▼

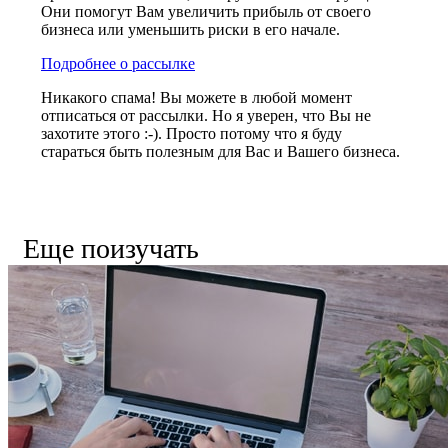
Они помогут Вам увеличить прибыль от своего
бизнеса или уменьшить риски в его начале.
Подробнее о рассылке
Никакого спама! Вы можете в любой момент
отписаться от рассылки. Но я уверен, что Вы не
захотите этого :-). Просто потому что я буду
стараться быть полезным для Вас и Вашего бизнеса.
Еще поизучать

▲
▼

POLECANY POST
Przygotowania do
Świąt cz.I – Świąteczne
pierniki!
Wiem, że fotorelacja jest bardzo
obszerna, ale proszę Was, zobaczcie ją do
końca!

▲

Retype only the stretch of lines above starting at the one with "стараться быть полезным" and stopping at the one with "Еще поизучать", exactly as written, with both kept.

стараться быть полезным для Вас и Вашего бизнеса.
Еще поизучать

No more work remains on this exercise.